**How to complete this task:** Could you reproduce, exactly and alone, the lines running from the one with "16 noiembrie 2022" to the end of the data below?

**The data:**
╔══
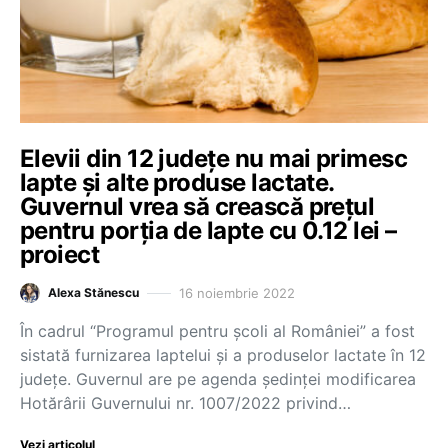
Elevii din 12 județe nu mai primesc
lapte și alte produse lactate.
Guvernul vrea să crească prețul
pentru porția de lapte cu 0.12 lei –
proiect
16 noiembrie 2022
Alexa Stănescu
În cadrul “Programul pentru școli al României” a fost
sistată furnizarea laptelui și a produselor lactate în 12
județe. Guvernul are pe agenda ședinței modificarea
Hotărârii Guvernului nr. 1007/2022 privind…
Vezi articolul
╚══
**Result:**
16 noiembrie 2022
Alexa Stănescu
În cadrul “Programul pentru școli al României” a fost
sistată furnizarea laptelui și a produselor lactate în 12
județe. Guvernul are pe agenda ședinței modificarea
Hotărârii Guvernului nr. 1007/2022 privind…
Vezi articolul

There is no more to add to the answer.